Un sasso gettato contro il vetro. Un’incrinatura che morde la superficie liscia rompendo la perfezione di una vita. Luca stringeva il cellulare tra le mani, un filo di vento soffiava via pensieri inconsistenti. Si abbandonò con la schiena sulla spalliera della panchina. Un gruppetto di bambini giocava a rincorrersi all’ombra degli alberi mentre le madri sfogliavano notifiche sui telefoni. Luca sbuffò, la testa piena di una poltiglia informe.

Tornò con gli occhi sul display, il dito a scorrere tra i contatti WhatsApp e il desiderio di un messaggio di lei. Un messaggio capace di spingere indietro il tempo e risucchiare quel nero che gli premeva in petto. Che senso ha? Si chiese come a darsi uno schiaffo prima di far scivolare il cellulare in tasca. Elena era il passato, una crepa profonda impossibile da riparare, un terremoto devastante in un mondo immaginato e che nemmeno esisteva più.

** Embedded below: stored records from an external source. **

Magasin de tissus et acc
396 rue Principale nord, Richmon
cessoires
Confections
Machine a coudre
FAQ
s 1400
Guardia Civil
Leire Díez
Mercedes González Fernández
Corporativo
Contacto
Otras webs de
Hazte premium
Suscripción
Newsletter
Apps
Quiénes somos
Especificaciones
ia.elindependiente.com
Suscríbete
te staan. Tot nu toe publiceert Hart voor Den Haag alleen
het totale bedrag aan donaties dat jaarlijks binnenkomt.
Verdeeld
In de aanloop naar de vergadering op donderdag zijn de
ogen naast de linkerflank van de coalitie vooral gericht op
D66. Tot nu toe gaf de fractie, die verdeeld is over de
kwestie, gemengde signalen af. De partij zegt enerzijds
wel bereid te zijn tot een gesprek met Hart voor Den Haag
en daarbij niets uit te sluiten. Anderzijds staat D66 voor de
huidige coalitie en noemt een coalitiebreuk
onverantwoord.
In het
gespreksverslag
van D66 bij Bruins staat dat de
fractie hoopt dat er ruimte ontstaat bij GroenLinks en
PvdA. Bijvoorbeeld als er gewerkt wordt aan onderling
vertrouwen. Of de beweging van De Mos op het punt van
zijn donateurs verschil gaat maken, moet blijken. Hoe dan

Luca rivide suo padre, un uomo minuto che aveva lasciato sul comodino il collarino ecclesiastico per confessare la propria paternità. Rabbrividì nel sovrapporre il volto di quell’uomo alla smorfia lussuriosa di Don Paolo, il parroco del quartiere. Ne aveva sostenuto lo sguardo per una frazione di secondo prima di fuggire via, lontano dall’orrore. Il cuore gli era esploso in petto davanti a Elena, la sua Elena, sbattuta dal prete nudo sotto la doccia, la sua doccia. Lei, piegata in avanti, a sbattergli in faccia un sorriso riempito dai colpi della fede. Luca cercò di arpionare gli occhi a qualcosa di consistente, reale, ma trovò di fronte a sé le finestre dei condominii, bocche spalancate di un mondo che gli urlava contro. Cornuto. Non sarebbe tornato indietro, lo sapeva e non lo capiva. Elena lo aveva chiamato per strappargli il cuore e il matrimonio. È finita, gli aveva vomitato nei timpani senza concedergli alcuna replica, ma versandogli addosso vagonate di merda. Lui, le regole, la vita piatta e senza colori.

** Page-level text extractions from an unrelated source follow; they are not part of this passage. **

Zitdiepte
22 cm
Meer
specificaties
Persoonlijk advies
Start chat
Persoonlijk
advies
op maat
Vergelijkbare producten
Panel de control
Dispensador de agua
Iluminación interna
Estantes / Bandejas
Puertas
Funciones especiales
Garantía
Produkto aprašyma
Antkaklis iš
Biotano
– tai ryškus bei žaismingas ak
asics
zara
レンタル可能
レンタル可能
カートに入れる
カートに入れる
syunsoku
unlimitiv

La pelle gli s’increspò, tra le tempie il nero dell’abito telare appallottolato sul pavimento del bagno, una pezza qualunque con cui coprire il peccato.

Strinse i pugni cercando di arginare i singhiozzi umidi di lacrime.

“Sìì. Ehi, tutto bene?”

Si voltò cercando di risvegliare i sensi intorpiditi dal veleno. Nemmeno qui si può avere un cazzo di attimo di pace. Un uomo giovane era in piedi accanto alla panchina. Una figura esile vestita con abito blu e camicia di seta senza grinze. E le scarpe, poi, dei mocassini neri tirati a lucido con due fibbie sul dorso simili a strani serpenti.

“Tutto bene.”

“Sìì. È che ti ho visto un po’ così… paonazzo… strano, e allora mi sono preoccupato.”

Luca sospirò. Faccio così schifo? Elena gli aveva prosciugato il conto e, come se non bastasse, era stato anche sbattuto fuori di casa. Fanculo a me, quella frana che lo aveva travolto se la sentiva addosso come la giusta punizione per aver sbagliato. “Niente di che.”

“Io sono Antonio” disse allungando la mano sotto un sorriso affabile.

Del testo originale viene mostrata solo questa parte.